» DATA
○ ○ ○ ○ ○ ○ ○

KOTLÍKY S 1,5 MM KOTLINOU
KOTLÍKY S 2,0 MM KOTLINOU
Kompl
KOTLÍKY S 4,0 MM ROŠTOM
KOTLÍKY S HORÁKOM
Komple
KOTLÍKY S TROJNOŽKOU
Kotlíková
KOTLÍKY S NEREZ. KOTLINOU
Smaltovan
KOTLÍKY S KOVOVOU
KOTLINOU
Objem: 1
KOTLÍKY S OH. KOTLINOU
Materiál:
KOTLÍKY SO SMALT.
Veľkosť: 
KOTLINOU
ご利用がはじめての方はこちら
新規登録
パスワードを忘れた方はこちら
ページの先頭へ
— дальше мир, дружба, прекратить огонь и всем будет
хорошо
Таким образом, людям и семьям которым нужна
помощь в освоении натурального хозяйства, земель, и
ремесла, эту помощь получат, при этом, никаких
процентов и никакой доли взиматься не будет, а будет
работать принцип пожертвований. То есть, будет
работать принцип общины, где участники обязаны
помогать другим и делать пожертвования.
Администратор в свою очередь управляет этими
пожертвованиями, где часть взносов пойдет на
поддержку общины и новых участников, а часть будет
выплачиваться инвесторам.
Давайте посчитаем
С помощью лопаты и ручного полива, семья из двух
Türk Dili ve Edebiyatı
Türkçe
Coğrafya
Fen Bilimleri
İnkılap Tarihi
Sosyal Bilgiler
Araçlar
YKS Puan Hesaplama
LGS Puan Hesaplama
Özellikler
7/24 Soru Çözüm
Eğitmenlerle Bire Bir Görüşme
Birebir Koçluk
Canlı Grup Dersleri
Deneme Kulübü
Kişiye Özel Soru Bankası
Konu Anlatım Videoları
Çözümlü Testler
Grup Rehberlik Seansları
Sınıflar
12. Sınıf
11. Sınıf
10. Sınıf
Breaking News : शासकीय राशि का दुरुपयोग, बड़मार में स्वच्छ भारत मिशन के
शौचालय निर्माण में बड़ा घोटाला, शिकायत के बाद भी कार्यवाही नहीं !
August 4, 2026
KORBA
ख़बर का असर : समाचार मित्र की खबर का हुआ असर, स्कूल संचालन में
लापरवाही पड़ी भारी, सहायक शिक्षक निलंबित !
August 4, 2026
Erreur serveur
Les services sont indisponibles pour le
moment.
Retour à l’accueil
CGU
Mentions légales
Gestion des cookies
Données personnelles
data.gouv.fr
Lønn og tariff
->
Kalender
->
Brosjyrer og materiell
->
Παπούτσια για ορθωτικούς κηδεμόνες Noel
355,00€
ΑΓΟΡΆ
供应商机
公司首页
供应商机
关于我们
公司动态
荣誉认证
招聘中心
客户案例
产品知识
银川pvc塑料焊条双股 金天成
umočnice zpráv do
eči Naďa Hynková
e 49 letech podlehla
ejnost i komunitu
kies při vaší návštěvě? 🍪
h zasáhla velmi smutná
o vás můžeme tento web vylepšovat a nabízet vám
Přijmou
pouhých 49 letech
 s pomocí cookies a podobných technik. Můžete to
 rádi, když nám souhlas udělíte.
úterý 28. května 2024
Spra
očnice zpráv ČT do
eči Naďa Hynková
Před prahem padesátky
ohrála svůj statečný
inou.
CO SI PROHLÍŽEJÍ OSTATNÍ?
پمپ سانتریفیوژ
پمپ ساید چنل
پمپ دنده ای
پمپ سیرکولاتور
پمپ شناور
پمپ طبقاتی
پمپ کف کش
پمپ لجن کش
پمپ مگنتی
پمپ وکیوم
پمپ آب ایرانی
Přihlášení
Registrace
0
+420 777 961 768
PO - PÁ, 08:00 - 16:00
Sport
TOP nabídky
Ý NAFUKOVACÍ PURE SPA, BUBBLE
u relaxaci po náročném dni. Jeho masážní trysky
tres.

○ ○ ○ ○ ○ ○ ○

» GOAL OF THE EXERCISE
Write out the listing above, keeping every word exactly.

» EXERCISE ANSWER
KOTLÍKY S 1,5 MM KOTLINOU
KOTLÍKY S 2,0 MM KOTLINOU
Kompl
KOTLÍKY S 4,0 MM ROŠTOM
KOTLÍKY S HORÁKOM
Komple
KOTLÍKY S TROJNOŽKOU
Kotlíková
KOTLÍKY S NEREZ. KOTLINOU
Smaltovan
KOTLÍKY S KOVOVOU
KOTLINOU
Objem: 1
KOTLÍKY S OH. KOTLINOU
Materiál:
KOTLÍKY SO SMALT.
Veľkosť: 
KOTLINOU
ご利用がはじめての方はこちら
新規登録
パスワードを忘れた方はこちら
ページの先頭へ
— дальше мир, дружба, прекратить огонь и всем будет
хорошо
Таким образом, людям и семьям которым нужна
помощь в освоении натурального хозяйства, земель, и
ремесла, эту помощь получат, при этом, никаких
процентов и никакой доли взиматься не будет, а будет
работать принцип пожертвований. То есть, будет
работать принцип общины, где участники обязаны
помогать другим и делать пожертвования.
Администратор в свою очередь управляет этими
пожертвованиями, где часть взносов пойдет на
поддержку общины и новых участников, а часть будет
выплачиваться инвесторам.
Давайте посчитаем
С помощью лопаты и ручного полива, семья из двух
Türk Dili ve Edebiyatı
Türkçe
Coğrafya
Fen Bilimleri
İnkılap Tarihi
Sosyal Bilgiler
Araçlar
YKS Puan Hesaplama
LGS Puan Hesaplama
Özellikler
7/24 Soru Çözüm
Eğitmenlerle Bire Bir Görüşme
Birebir Koçluk
Canlı Grup Dersleri
Deneme Kulübü
Kişiye Özel Soru Bankası
Konu Anlatım Videoları
Çözümlü Testler
Grup Rehberlik Seansları
Sınıflar
12. Sınıf
11. Sınıf
10. Sınıf
Breaking News : शासकीय राशि का दुरुपयोग, बड़मार में स्वच्छ भारत मिशन के
शौचालय निर्माण में बड़ा घोटाला, शिकायत के बाद भी कार्यवाही नहीं !
August 4, 2026
KORBA
ख़बर का असर : समाचार मित्र की खबर का हुआ असर, स्कूल संचालन में
लापरवाही पड़ी भारी, सहायक शिक्षक निलंबित !
August 4, 2026
Erreur serveur
Les services sont indisponibles pour le
moment.
Retour à l’accueil
CGU
Mentions légales
Gestion des cookies
Données personnelles
data.gouv.fr
Lønn og tariff
->
Kalender
->
Brosjyrer og materiell
->
Παπούτσια για ορθωτικούς κηδεμόνες Noel
355,00€
ΑΓΟΡΆ
供应商机
公司首页
供应商机
关于我们
公司动态
荣誉认证
招聘中心
客户案例
产品知识
银川pvc塑料焊条双股 金天成
umočnice zpráv do
eči Naďa Hynková
e 49 letech podlehla
ejnost i komunitu
kies při vaší návštěvě? 🍪
h zasáhla velmi smutná
o vás můžeme tento web vylepšovat a nabízet vám
Přijmou
pouhých 49 letech
 s pomocí cookies a podobných technik. Můžete to
 rádi, když nám souhlas udělíte.
úterý 28. května 2024
Spra
očnice zpráv ČT do
eči Naďa Hynková
Před prahem padesátky
ohrála svůj statečný
inou.
CO SI PROHLÍŽEJÍ OSTATNÍ?
پمپ سانتریفیوژ
پمپ ساید چنل
پمپ دنده ای
پمپ سیرکولاتور
پمپ شناور
پمپ طبقاتی
پمپ کف کش
پمپ لجن کش
پمپ مگنتی
پمپ وکیوم
پمپ آب ایرانی
Přihlášení
Registrace
0
+420 777 961 768
PO - PÁ, 08:00 - 16:00
Sport
TOP nabídky
Ý NAFUKOVACÍ PURE SPA, BUBBLE
u relaxaci po náročném dni. Jeho masážní trysky
tres.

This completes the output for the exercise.